Noli me tangere
Lavinia Fontana, Noli me tangere,
1581, 80 x 65.6 cm. (Uffizi)
Rzekł do niej Jezus: "Niewiasto, czemu płaczesz? Kogo szukasz?" Ona zaś sądząc, że to jest ogrodnik, powiedziała do Niego: "Panie, jeśli ty Go przeniosłeś, powiedz mi, gdzie Go położyłeś, a ja Go wezmę". Jezus rzekł do niej: "Mario!" A ona obróciwszy się powiedziała do Niego po hebrajsku: "Rabbuni", to znaczy: Nauczycielu! Rzekł do niej Jezus: "Nie zatrzymuj Mnie, jeszcze bowiem nie wstąpiłem do Ojca. Natomiast udaj się do moich braci i powiedz im: "Wstępuję do Ojca mego i Ojca waszego oraz do Boga mego i Boga waszego"". Poszła Maria Magdalena oznajmiając uczniom: "Widziałam Pana i to mi powiedział". (J 20,15-18).

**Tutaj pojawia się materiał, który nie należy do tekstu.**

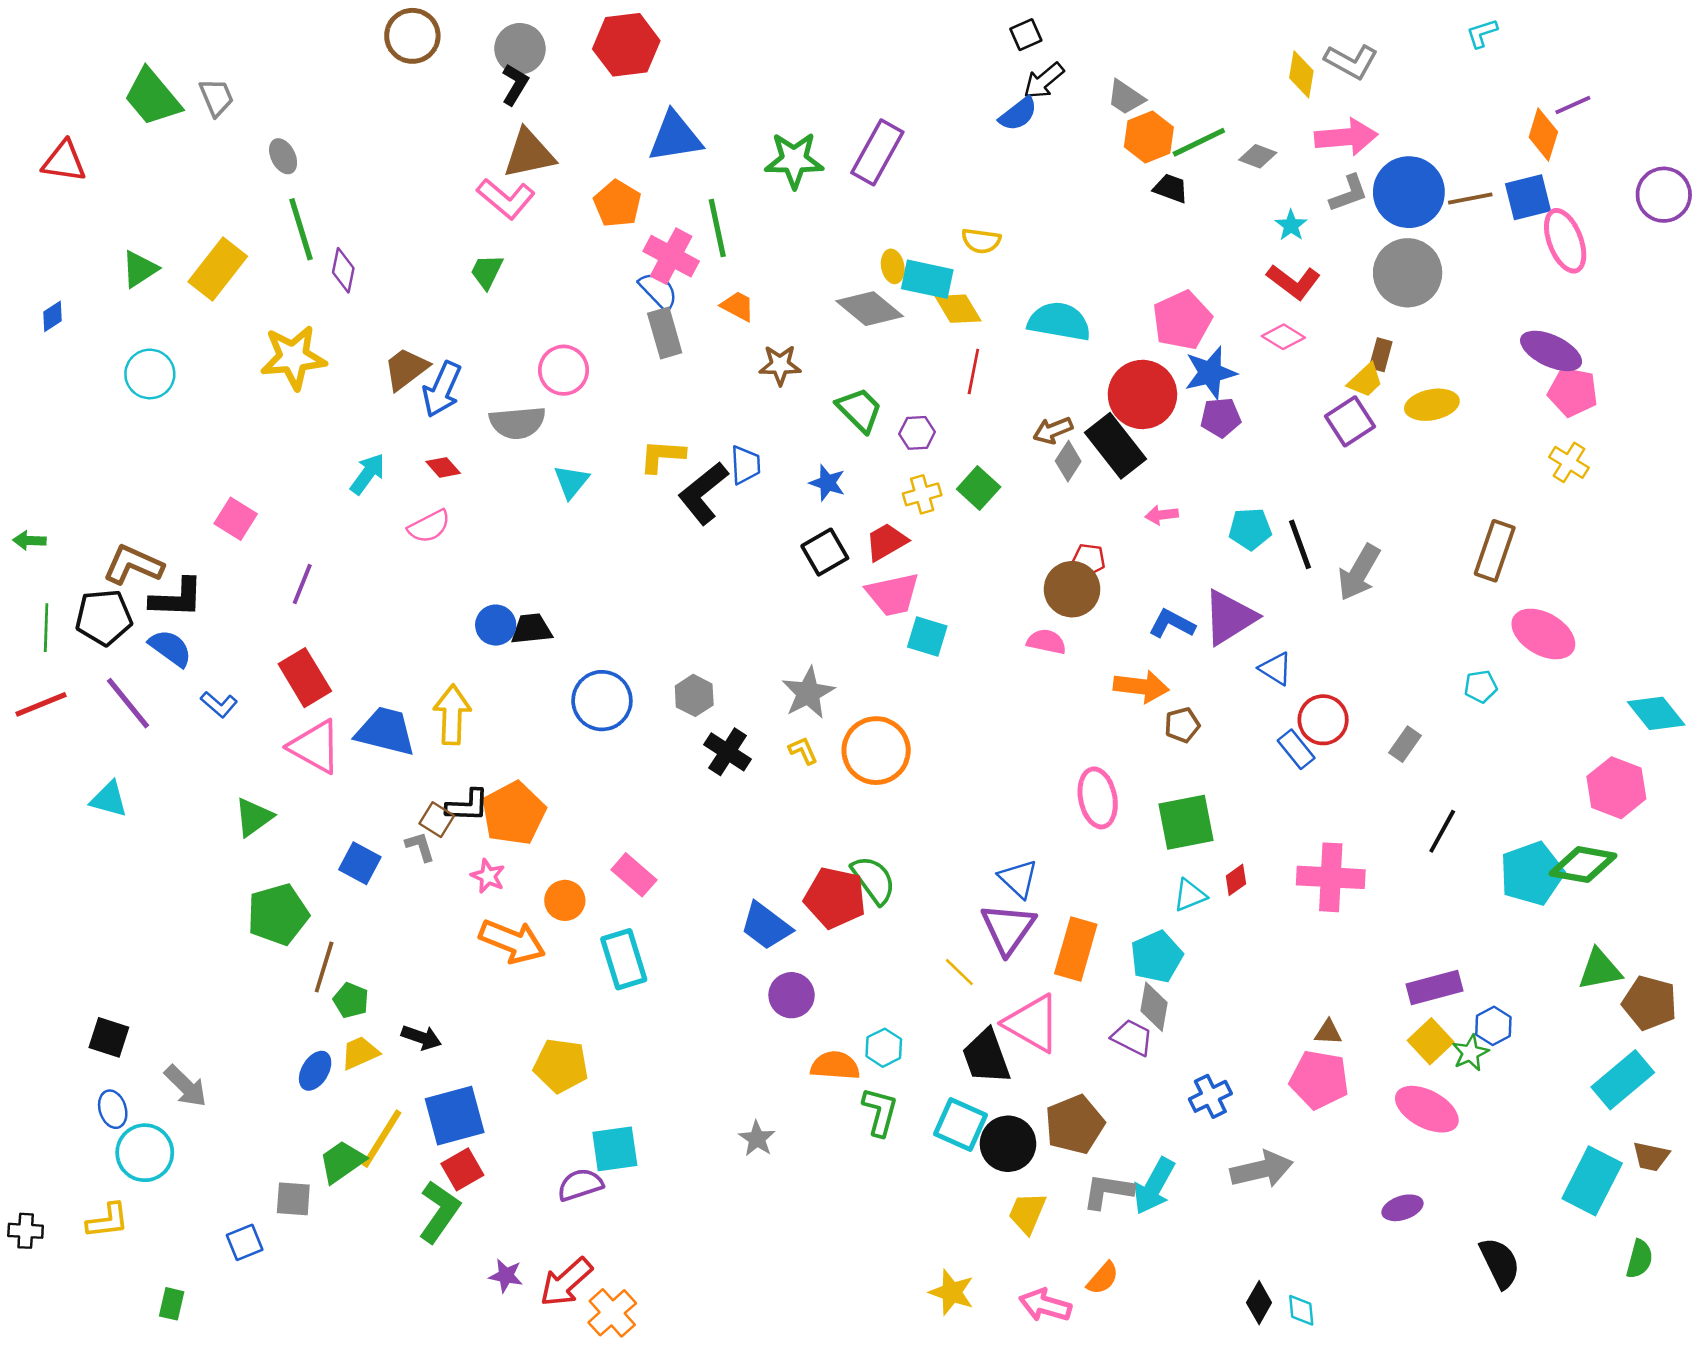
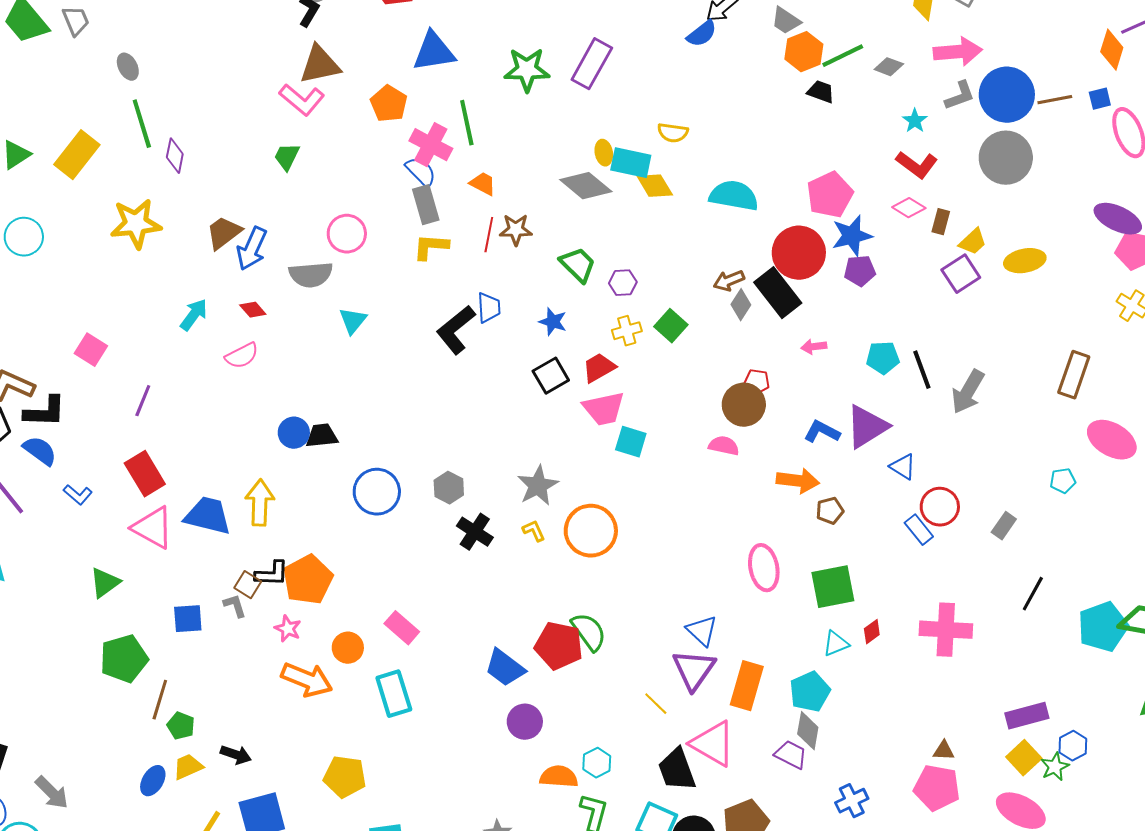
blue square: (1528, 197) -> (1100, 99), size x0.6
brown rectangle: (1381, 355) -> (941, 222), moved
red line: (973, 371) -> (489, 235), moved
yellow L-shape: (662, 456) -> (431, 247), moved
blue square: (360, 863) -> (188, 619), turned -32

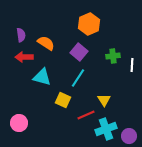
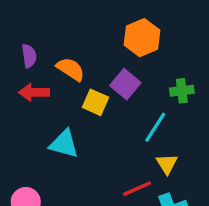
cyan triangle: (42, 77) -> (64, 144), moved
cyan line: (78, 78) -> (155, 127), moved
yellow square: (63, 100) -> (95, 102), moved

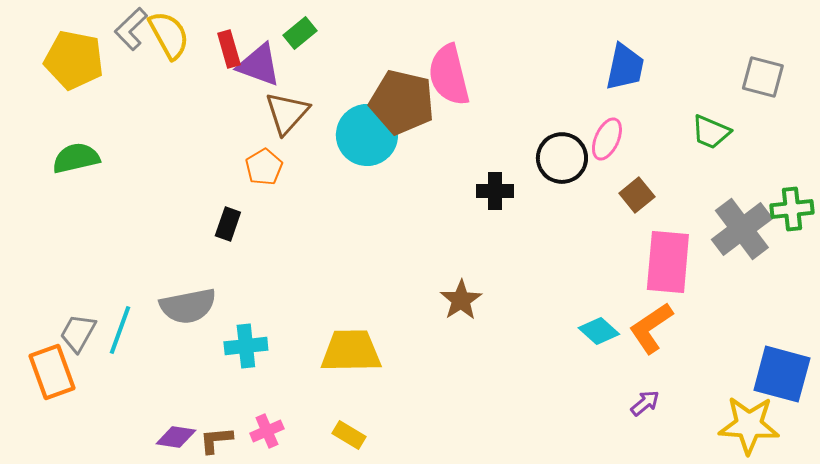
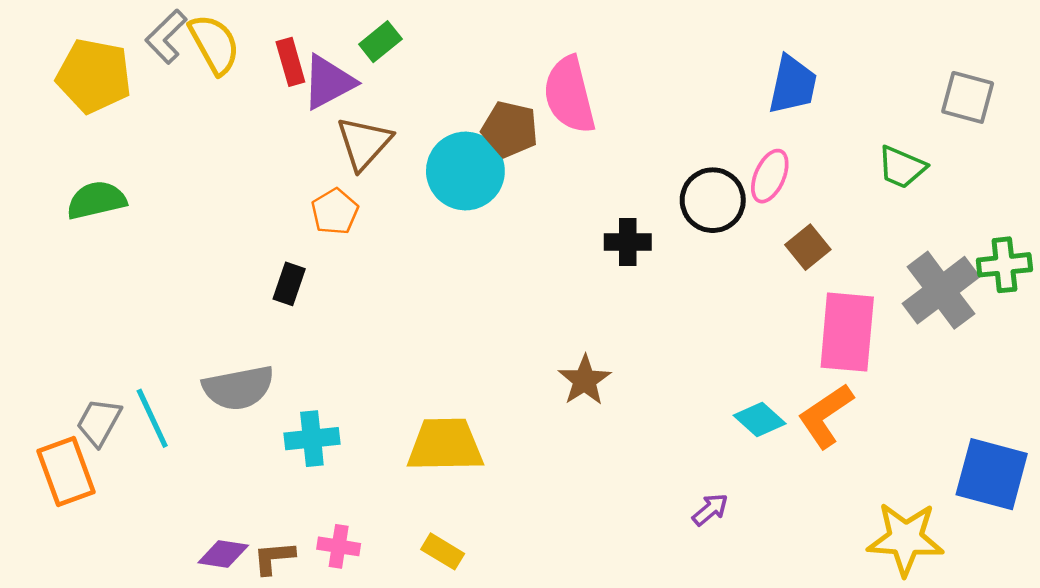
purple triangle: (259, 65) -> (328, 82), turned -48
brown pentagon: (402, 102) -> (510, 129), size x0.7
cyan line: (120, 330) -> (152, 418), turned -45
purple arrow: (645, 403) -> (710, 510), moved
yellow star: (749, 425) -> (905, 539), moved
pink cross: (267, 431) -> (339, 546), turned 32

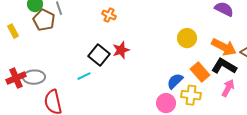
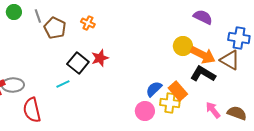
brown pentagon: (44, 20) -> (55, 28), moved
yellow circle: (187, 38) -> (183, 46), moved
orange rectangle: (200, 72) -> (178, 91), moved
pink arrow: (228, 88) -> (213, 110), moved, turned -66

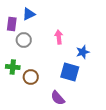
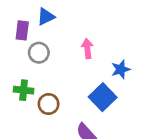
blue square: (70, 72) -> (103, 97), turned 30

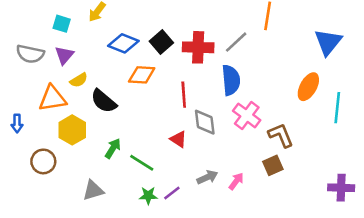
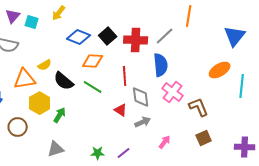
purple triangle: (64, 55) -> (13, 16), moved
orange ellipse: (308, 87) -> (220, 70), turned 30
green arrow: (113, 148) -> (60, 115), moved
green line: (142, 163) -> (93, 87), moved
brown square: (273, 165) -> (204, 138), moved
gray arrow: (207, 177) -> (143, 122), moved
purple line: (172, 193) -> (124, 153), moved

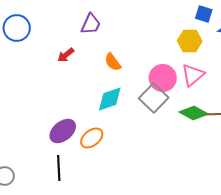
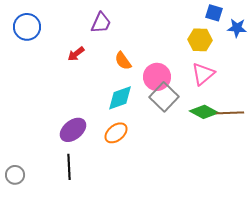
pink circle: (163, 78) -> (157, 77), moved
orange ellipse: (92, 138) -> (116, 133), moved

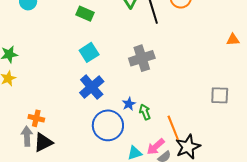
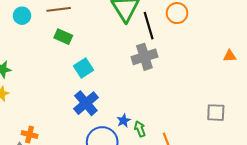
green rectangle: (85, 14) -> (63, 37), moved
gray cross: (142, 58) -> (144, 57), moved

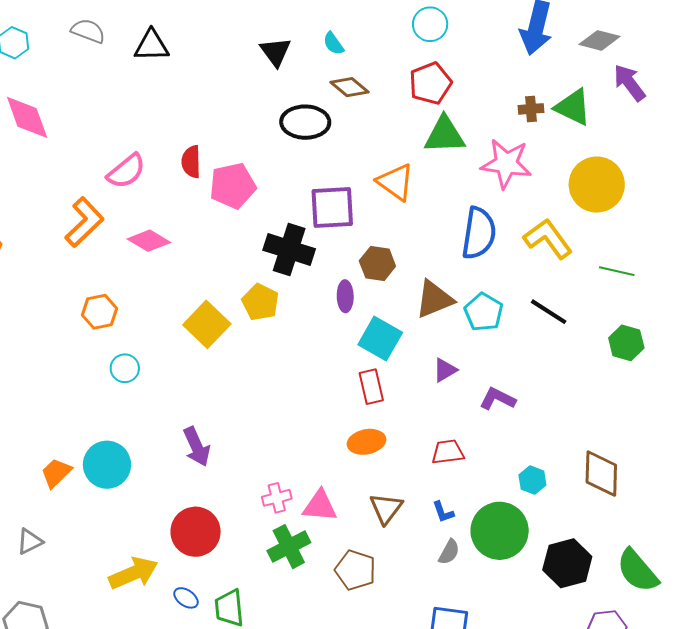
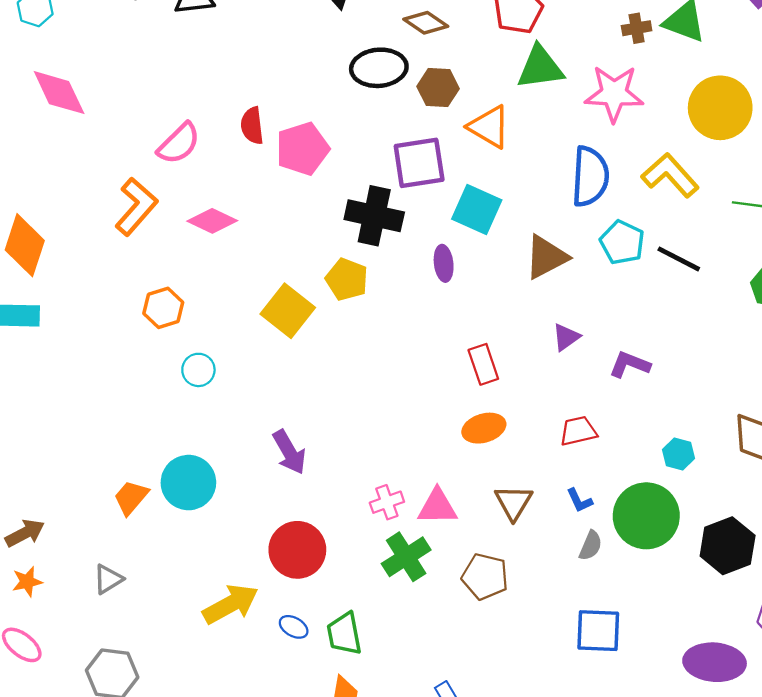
brown hexagon: (377, 264) -> (438, 88), moved
cyan pentagon: (484, 312) -> (622, 242), moved
cyan square: (380, 338) -> (477, 210), moved

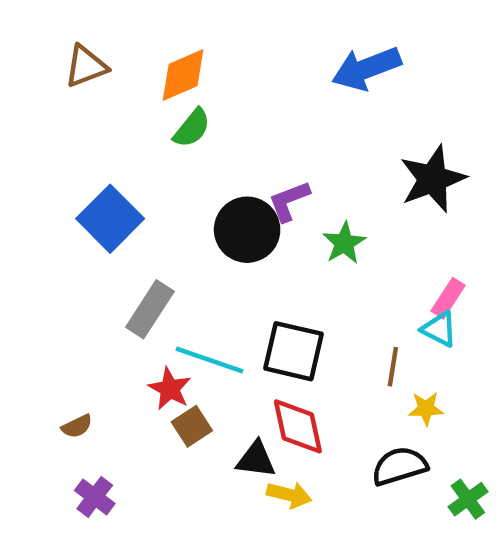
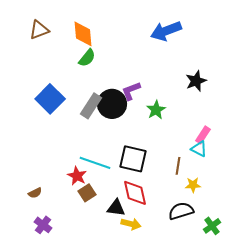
orange diamond: (183, 75) -> (83, 34), turned -72
black star: (433, 179) -> (196, 81), size x0.7
gray rectangle: (150, 309) -> (91, 106), moved

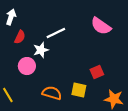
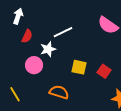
red square: (97, 72) -> (104, 71), turned -32
yellow square: (79, 90) -> (79, 67), moved

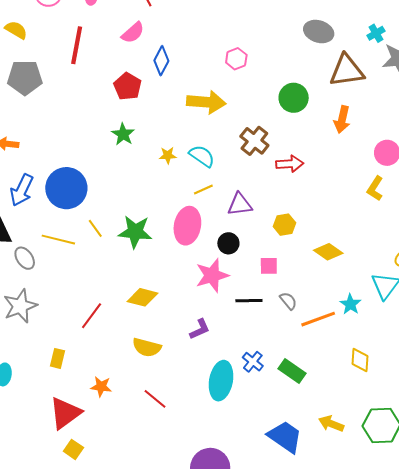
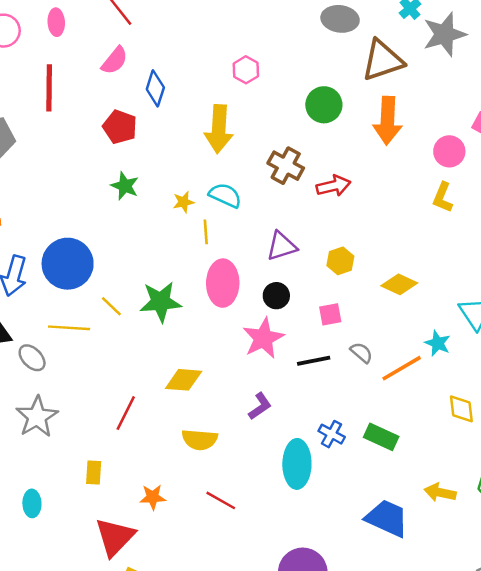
yellow arrow: (206, 102) -> (219, 129), turned 99
orange arrow: (342, 119) -> (388, 121), size x1.4
yellow line: (203, 190) -> (206, 232), moved, turned -60

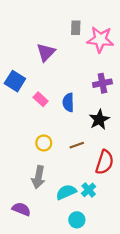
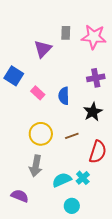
gray rectangle: (76, 28) -> (66, 33), moved
yellow circle: (44, 143) -> (41, 134), size x1.5

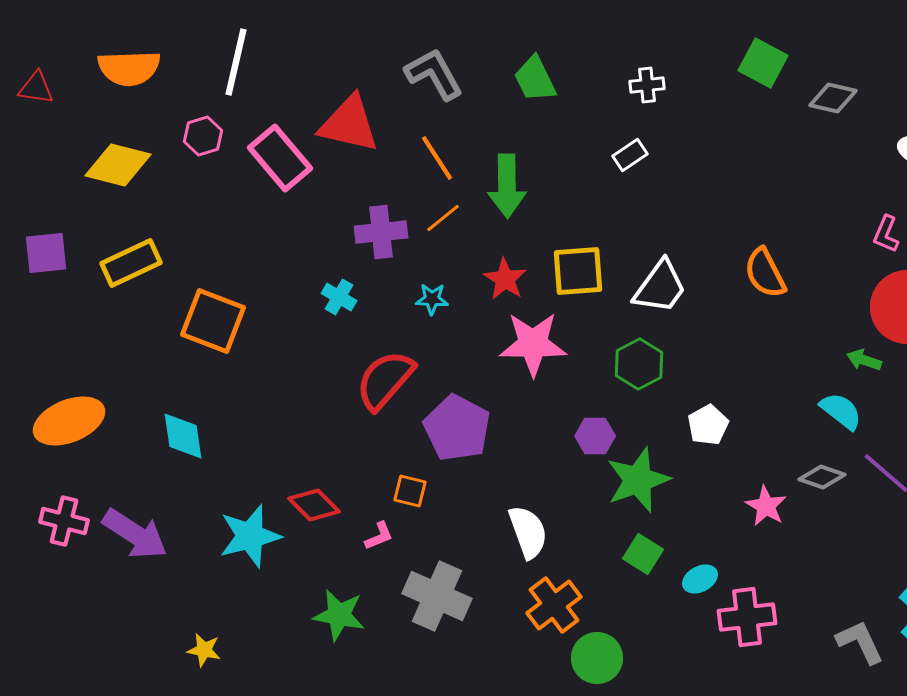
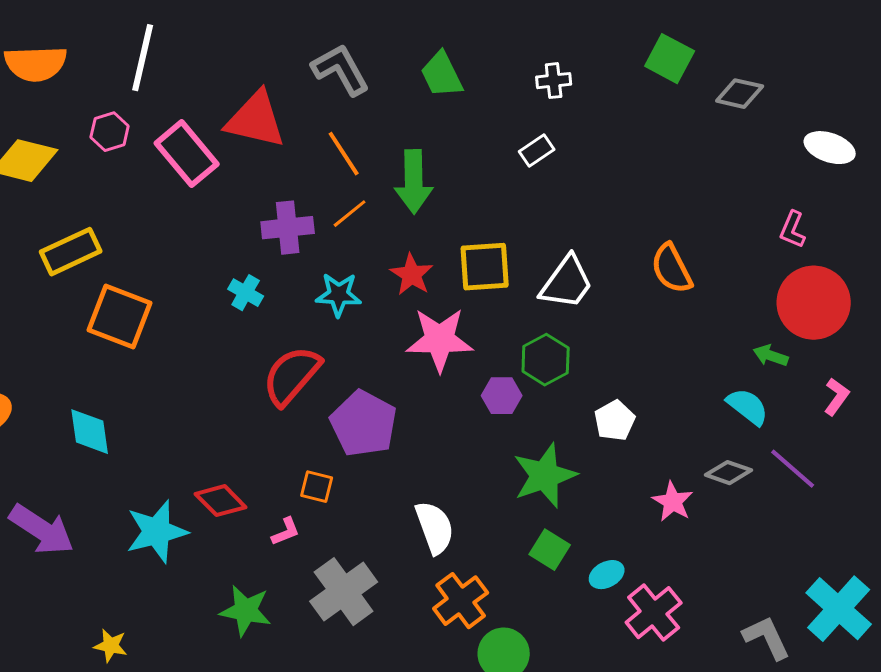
yellow rectangle: (131, 263) -> (71, 252), moved
cyan star: (432, 299) -> (339, 295), size x1.4
purple hexagon: (595, 436) -> (502, 396), moved
gray cross: (437, 596) -> (344, 592), turned 30
pink cross: (747, 617) -> (654, 613), turned -32

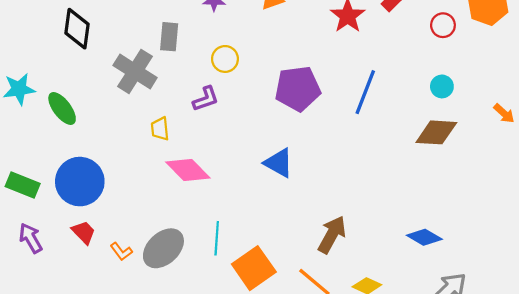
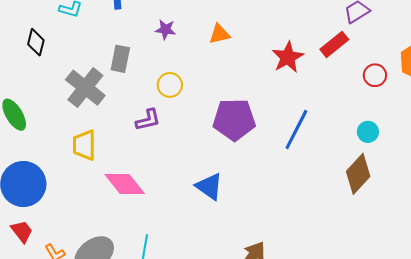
black diamond: (77, 29) -> (36, 42), size x0.7
yellow trapezoid: (160, 129) -> (84, 145), moved, size x1.4
brown diamond: (436, 132) -> (358, 174), turned -57

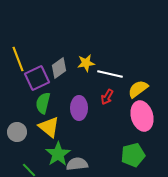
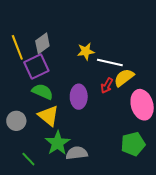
gray diamond: (59, 68) -> (42, 43), moved
yellow semicircle: (138, 89) -> (124, 78), moved
green semicircle: (43, 103) -> (42, 92), turned 100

--------------------------------------------------------------------------------------
Zawsze mnie fascynowało, jak wiele obrazów, rysunków i innych przedstawień na przestrzeni wieków zostało poświecone tej krótkiej scenie, kiedy Maria Magdalena rozpoznaje Chrystusa po Zmartwychwstaniu, a on mówi do niej: NIE DOTYKAJ MNIE!
To jest wielka tajemnica, która fascynowała największych artystów, bo wszak wkrótce potem Chrystus pozwalał się przecież dotykać, choćby św. Tomaszowi, owemu „niewiernemu”.
Co ciekawe, każdy z ewangelistów trochę inaczej opowiada o Zmartwychwstaniu, ale wszyscy mówią o tym, że najpierw pusty grób znalazły kobiety i że była wśród nich Maria z Magdali. Tej sceny jednak nie ma nigdzie indziej, tylko Jan pisze o osobnym spotkaniu Marii Magdaleny z Chrystusem, a wypowiedziane słowa tłumaczymy dziś trochę inaczej > „Nie zatrzymuj Mnie, jeszcze bowiem nie wstąpiłem do Ojca” (J 20,17).
Ale czy naprawdę inaczej?
Mam swoje małe, na własny użytek wytłumaczenie, może niemądre, ale napiszę o nim – oto Maria Magdalena zastaje Chrystusa jakby jeszcze w trakcie Zmartwychwstawania. Jest świadkiem Przemiany, która właśnie się dzieje, ale jeszcze jakby nie jest „ukończona”, dlatego Jezus mówi > NOLI ME TANGERE! NIE DOTYKAJ MNIE!
Nie wiem, czy to ma jakikolwiek sens w świetle teologicznych rozważań, ale dla mnie ma bardzo wielki – Maria jest nieświadomym świadkiem Przeistoczenia, które właśnie się dokonuje, na jej oczach. I tak sobie myślę, że może to spowodowało, że tak wielu twórców na przestrzeni wieków poświęcało swoje dzieła tej tajemniczej scenie.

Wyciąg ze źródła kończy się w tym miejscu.